Bei einem Lawinenunglück in den französischen Alpen sind nach französischen Medienberichten sieben Menschen ums Leben gekommen. Unter den Toten sind auch vier Deutsche. Das sagte der Staatsanwalt der Alpenstadt Gap am Dienstag der Nachrichtenagentur AFP. Zwei weitere Tote seien Tschechen, bei den beiden anderen Opfern sei die Nationalität noch unklar, da sie keine Papiere bei sich gehabt hätten. Eine weitere Bergsteigerin aus Deutschland hat die Lawine leicht verletzt überlebt.

Das Unglück ereignete sich gegen 12 Uhr im Ecrins-Massiv in der Nähe des Gipfels des Dôme de neige des Ecrins, einem 4015 Meter hohen Berg, der wegen seiner relativ leichten Zugänglichkeit auch von Amateur-Alpinisten häufig bestiegen wird. Das Ecrins-Massiv liegt etwa 40 Kilometer Luftlinie südwestlich von Grenoble.

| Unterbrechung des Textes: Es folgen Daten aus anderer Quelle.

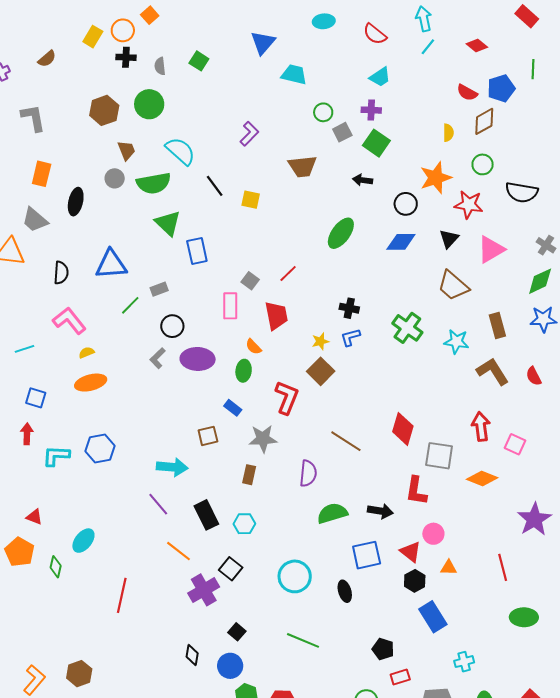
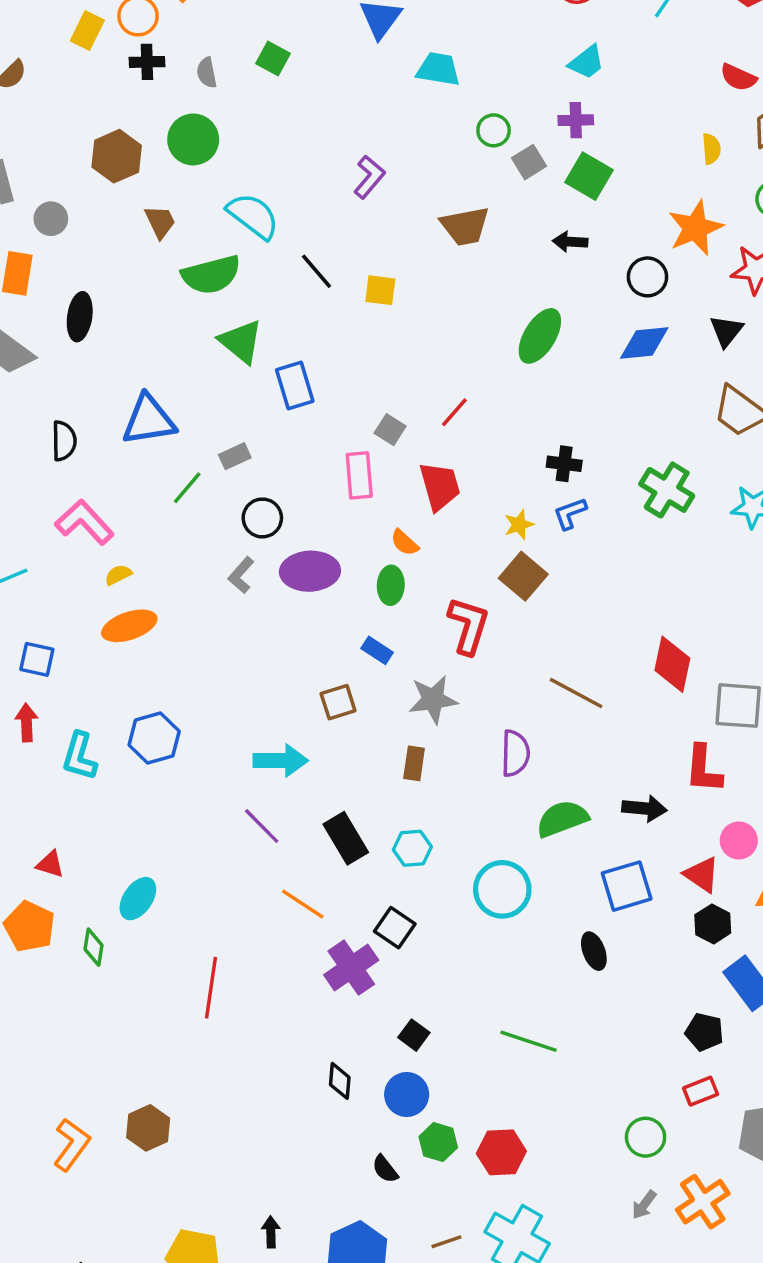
gray circle: (115, 178) -> (51, 219), moved
cyan L-shape: (56, 456) -> (79, 756), turned -72
cyan circle: (295, 576) -> (502, 889), moved
black pentagon: (383, 649) -> (704, 1032), moved

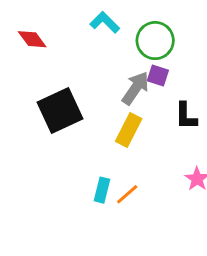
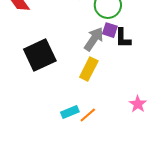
black L-shape: (186, 116) -> (123, 38), moved
cyan rectangle: (102, 190) -> (70, 112), turned 54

Den Alarm löste der Hüttenwart einer Berghütte in dem Gebiet im Département Hautes-Alpes aus. 15 Angehörige der französischen Bergrettung waren am Unglücksort im Einsatz, unterstützt wurden sie von Hubschraubern. Die Rettungskräfte sollten unter anderem überprüfen, ob es nicht noch weitere Verschüttete gibt.

Es handelt sich um das Lawinenunglück mit den meisten Toten in Frankreich in diesem Jahr. Im Januar waren bei einer Lawine in der Queyras-Region in den französischen Alpen sechs Menschen ums Leben gekommen.